A new Morning Consult/POLITICO survey shows that a plurality of voters, 45 percent, said the Constitution should be amended to shelve the Electoral College in favor of the popular vote, compared with 40 percent who said the system should remain as is.
Partisan leanings were the top factor in how registered voters viewed the process. Americans who identify with the Democratic Party were most likely to back a constitutional amendment, with almost 7 in 10 Democrats saying the popular vote should determine who takes the White House. Meanwhile, most Republicans (62 percent) said the Electoral College, which Trump won 306 to 232, should remain in place. Almost half of independents (47 percent) were in favor of replacing the Electoral College with the popular vote, compared with 32 percent who disagreed.
The results of the most recent election may not be the only reason Democrats are in favor of ditching the Electoral College. The party has won the popular vote in six of the seven past presidential elections, but ended up losing the Electoral College, and thus the White House, in 2000 and 2016. Democratic nominee Hillary Clinton currently leads President-elect Donald Trump by roughly 2.6 million votes nationally.
There were also divisions based on where respondents live. More than half of voters who described themselves as urban (53 percent) backed dumping the Electoral College, while 45 percent of rural voters wanted to keep it. In suburban areas, voters were closely split within the margin of error, 43 percent to 45 percent. Additionally, voters in the Northeast (51 percent) and West (48 percent), were more likely to back using the popular vote when compared with voters in the South and Midwest. Forty-two percent of those voters backed an amendment to use the popular vote over the Electoral College.

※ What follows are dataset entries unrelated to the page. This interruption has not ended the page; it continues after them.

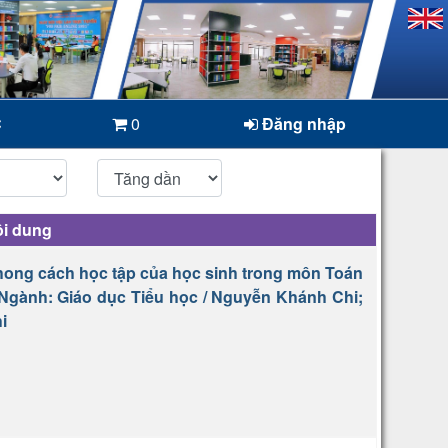
C
0
Đăng nhập
i dung
ong cách học tập của học sinh trong môn Toán
. Ngành: Giáo dục Tiểu học / Nguyễn Khánh Chi;
i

Voters were more likely to back changes to the current system if they were not told that it would require revisions to the Constitution. In that case, almost half (48 percent) said the Electoral College should be replaced by the popular vote, while just 36 percent backed keeping the Electoral College.
Regardless of how voters view the Electoral College or the popular vote, a plurality agrees that the 538 electors who participate in the process should be bound to vote for the candidate that won their state. Forty-six percent of respondents said electors should be bound to vote for the winner of their state, regardless of their personal opinion, while roughly one-third (34 percent) said voters should not be bound if they have significant concerns about the candidate that won.
Whether or not electors should vote with their state also splits Democrats and Republicans. Sixty-four percent of Republicans said electors should be bound, while 50 percent of Democrats said electors should not be bound. While some states require their electors to vote for the candidate who won their state, it is not required under federal law. And while there has been a higher-than-normal level of focus on the prospect of electors going rogue on Monday, it is exceedingly rare. According to the Federal Register, more than 99 percent of electors have voted as they pledged.
As the debate over the Electoral College raged on over the past few weeks, it appears voters have taken notice. Almost 3 in 4 (73 percent) of respondents said they’d heard a lot or some about the Electoral College.